• [WHAT IS NEEDED] Wherever a line of the records contains "Alle", copy that line.

[Opening PROVIDED INFORMATION section]

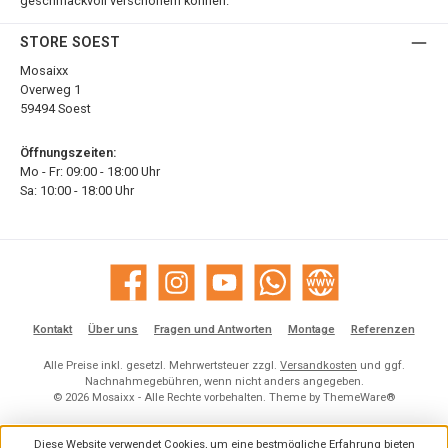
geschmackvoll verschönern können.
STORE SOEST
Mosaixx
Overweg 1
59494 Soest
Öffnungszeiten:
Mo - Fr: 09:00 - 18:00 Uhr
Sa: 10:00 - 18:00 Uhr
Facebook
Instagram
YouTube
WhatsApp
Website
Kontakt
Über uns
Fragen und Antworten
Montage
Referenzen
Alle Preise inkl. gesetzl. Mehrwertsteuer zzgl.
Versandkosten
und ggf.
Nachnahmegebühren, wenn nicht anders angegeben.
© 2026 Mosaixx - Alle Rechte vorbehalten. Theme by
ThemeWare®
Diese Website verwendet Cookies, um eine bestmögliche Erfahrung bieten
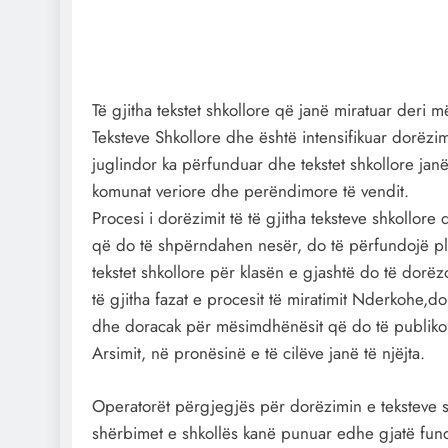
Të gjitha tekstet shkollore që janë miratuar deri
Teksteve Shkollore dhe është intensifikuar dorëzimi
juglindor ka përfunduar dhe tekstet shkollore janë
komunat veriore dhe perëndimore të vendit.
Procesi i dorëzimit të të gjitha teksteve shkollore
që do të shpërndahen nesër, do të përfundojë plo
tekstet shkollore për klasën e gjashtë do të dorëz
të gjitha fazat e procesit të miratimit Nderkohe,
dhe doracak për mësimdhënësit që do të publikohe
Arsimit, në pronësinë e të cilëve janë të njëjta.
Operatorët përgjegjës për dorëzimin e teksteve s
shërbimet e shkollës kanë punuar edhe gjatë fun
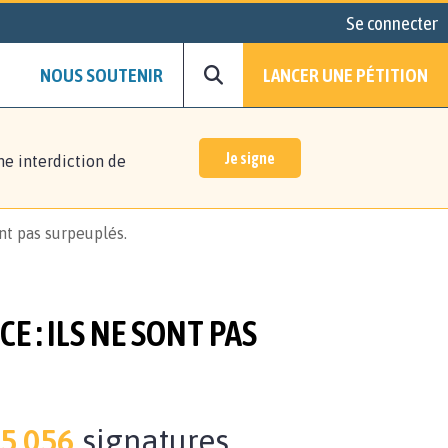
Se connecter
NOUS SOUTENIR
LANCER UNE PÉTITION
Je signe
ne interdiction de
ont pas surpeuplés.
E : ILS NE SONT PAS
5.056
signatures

[Closing PROVIDED INFORMATION section]
[Opening PROVIDED INFORMATION section]

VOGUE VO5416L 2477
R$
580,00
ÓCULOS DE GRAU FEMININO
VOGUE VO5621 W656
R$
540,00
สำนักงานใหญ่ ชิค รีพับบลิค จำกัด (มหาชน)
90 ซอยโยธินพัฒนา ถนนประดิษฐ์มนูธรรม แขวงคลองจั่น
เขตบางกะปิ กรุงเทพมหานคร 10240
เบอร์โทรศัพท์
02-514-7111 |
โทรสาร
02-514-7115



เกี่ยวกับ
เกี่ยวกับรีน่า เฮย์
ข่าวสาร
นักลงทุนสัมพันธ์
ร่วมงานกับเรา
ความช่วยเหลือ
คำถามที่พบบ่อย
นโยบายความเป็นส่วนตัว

[Closing PROVIDED INFORMATION section]

• [RESPONSE]
Alle Preise inkl. gesetzl. Mehrwertsteuer zzgl.
© 2026 Mosaixx - Alle Rechte vorbehalten. Theme by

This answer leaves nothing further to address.